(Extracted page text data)
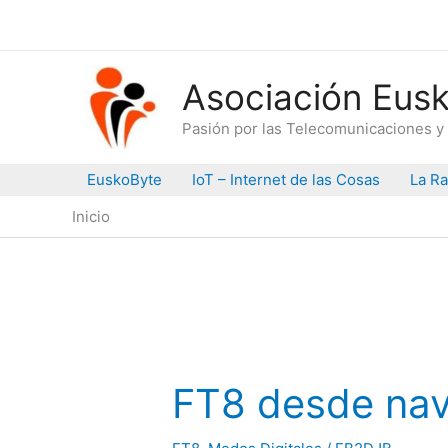
Ir
al
contenido
Asociación Eusk
Pasión por las Telecomunicaciones y 
EuskoByte
IoT – Internet de las Cosas
La Ra
Inicio
FT8 desde na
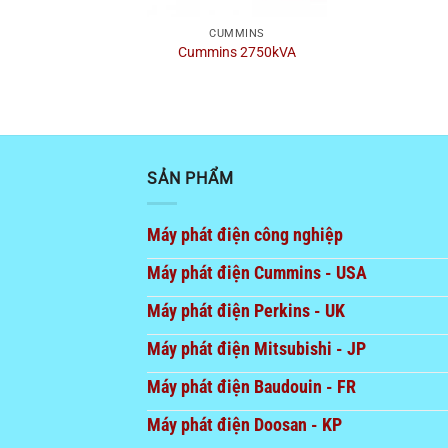
CUMMINS
Cummins 2750kVA
SẢN PHẨM
Máy phát điện công nghiệp
Máy phát điện Cummins - USA
Máy phát điện Perkins - UK
Máy phát điện Mitsubishi - JP
Máy phát điện Baudouin - FR
Máy phát điện Doosan - KP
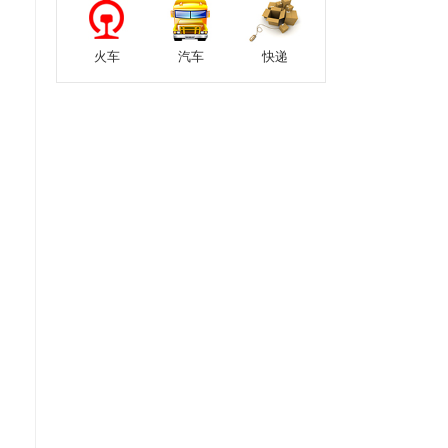
火车
汽车
快递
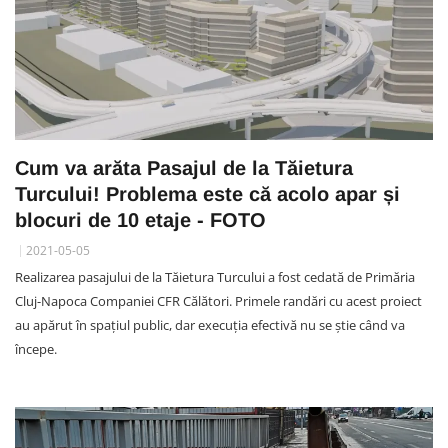
Cum va arăta Pasajul de la Tăietura
Turcului! Problema este că acolo apar și
blocuri de 10 etaje - FOTO
2021-05-05
Realizarea pasajului de la Tăietura Turcului a fost cedată de Primăria
Cluj-Napoca Companiei CFR Călători. Primele randări cu acest proiect
au apărut în spațiul public, dar execuția efectivă nu se știe când va
începe.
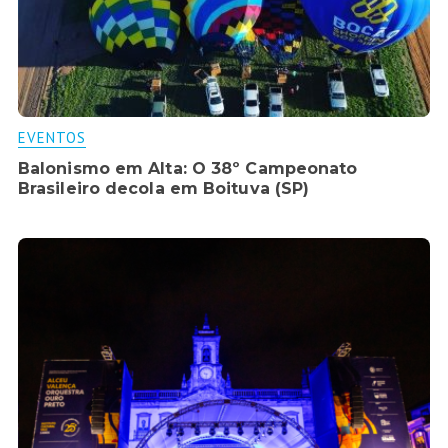
EVENTOS
Balonismo em Alta: O 38º Campeonato
Brasileiro decola em Boituva (SP)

• What to work on:
Could you repeat all of the entries exactly, without the pictures?

• Answer to the problem:
Ir
al
contenido
Asociación Eusk
Pasión por las Telecomunicaciones y 
EuskoByte
IoT – Internet de las Cosas
La Ra
Inicio
FT8 desde na
CUMMINS
Cummins 2750kVA
SẢN PHẨM
Máy phát điện công nghiệp
Máy phát điện Cummins - USA
Máy phát điện Perkins - UK
Máy phát điện Mitsubishi - JP
Máy phát điện Baudouin - FR
Máy phát điện Doosan - KP
火车
汽车
快递
Cum va arăta Pasajul de la Tăietura
Turcului! Problema este că acolo apar și
blocuri de 10 etaje - FOTO
2021-05-05
Realizarea pasajului de la Tăietura Turcului a fost cedată de Primăria
Cluj-Napoca Companiei CFR Călători. Primele randări cu acest proiect
au apărut în spațiul public, dar execuția efectivă nu se știe când va
începe.
EVENTOS
Balonismo em Alta: O 38º Campeonato
Brasileiro decola em Boituva (SP)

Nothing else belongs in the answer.